YAPU wants to power up its existing system and observe the impact of applying ML to predict the probability of a farmer going into a credit default. Farming credits aren’t like traditional loans. There are a number of different qualitative and quantitative risk factors to measure before financing high-risk credits for small farmers.

With this in mind, YAPU came to Unicsoft to work on the following machine learning applications:

Credit risk assessment

YAPU wants to power up its existing system and observe the impact of applying ML to predict the probability of a farmer going into a credit default. Farming credits aren’t like traditional loans. There are a number of different qualitative and quantitative risk factors to measure before financing high-risk credits for small farmers.

Expected results

Financial institutions will receive more detailed credit risk assessment reports basing on several data sources and comprising credit ratings, sector & activity risks, cashflow projections. As a result, financial service providers will be able to make more objective and data-driven decisions, accelerate credit disbursement process, lower credit defaults.

Matching engine for reference cards / Established taxonomies

A manager must manually choose and attach reference data cards to each new loan questionnaire. This is a lengthy, uncomfortable and error prone process since there are a number of different reference cards that can push managers toward faulty decisions. On top of that, humans are far less accurate than ML-powered matching algorithms, and lack automated approaches to review questionnaire relevance.

Expected results

With a dedicated ML module, the system will be able to automatically match reference cards with questionnaires, analyze mistakes and data accuracy, and give recommendations for improvement. Such an approach ensures the credit process automatically includes verification of investment, together with productivity and resiliency benefits.

Climate-related solutions

The agricultural industry revolves around conditions in nature, in particular the climate. Increased temperature, changes in precipitation, and even increased CO2 content can affect crop production. As a result, farmers won’t achieve their projected profits and may fail to repay a loan.

Expected results

The new ML model will analyze all the major climatic factors affecting crop production and come up with a solution to mitigate those risks. When preparing a loan questionnaire, the system can advise securing additional lines of credit for meeting the climate needs that may arise in the future, thus helping improve credit scores.

Enhanced operational efficiency

Banks have been in the business of deciding who does and doesn’t receive credit for centuries, but with ML-powered modules, this traditional process is set to transform into a trustless system.

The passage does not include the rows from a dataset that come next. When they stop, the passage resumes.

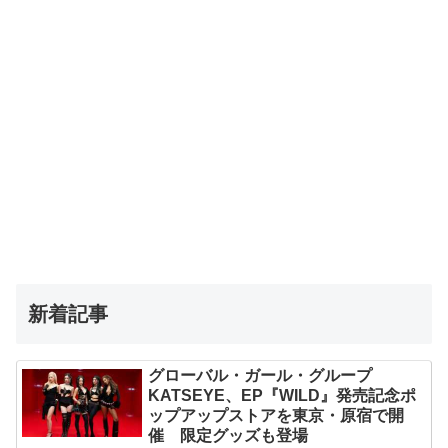
新着記事
グローバル・ガール・グループ
KATSEYE、EP『WILD』発売記念ポ
ップアップストアを東京・原宿で開
催 限定グッズも登場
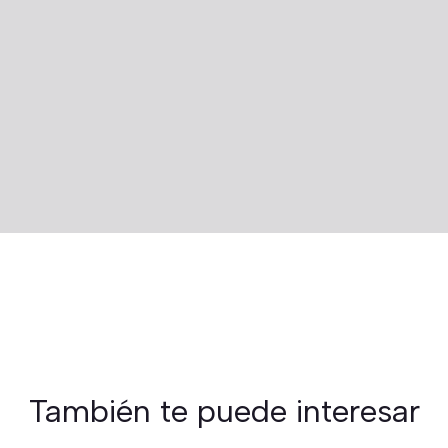
También te puede interesar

With that being said, credit approval is just half of the battle for banks.

Expected results

Machine learning can minimize the risks of loan repayment failure by monitoring employees time spent on tasks, credit statuses and other team productivity metrics. Thus, C-level will get a detailed view on the team’s performance.

Project Scope

Unicsoft has been involved in the process of integrating AI functionality into the existing credit management solution from scratch.

We have conducted a feasibility study that involved building a comprehensive report on all data use cases, defining what data needs to be gathered & processed, and deciding on algorithms for future model training.

 

Currently, Unicsoft works on covering the first use case of credit risk assessment following the established ML model development process:

  • defining business requirements
  • feature modelling
  • analyzing available data
  • model’s performance evaluation & optimization
  • collecting & preparing data

Expected Outcomes

Future ML modules will be seamlessly integrated into the existing YAPU system and resolve the challenges mentioned above. These modules are projected to enhance the credit risk assessment system, optimize credit scoring & management processes, and make the system more efficient to use.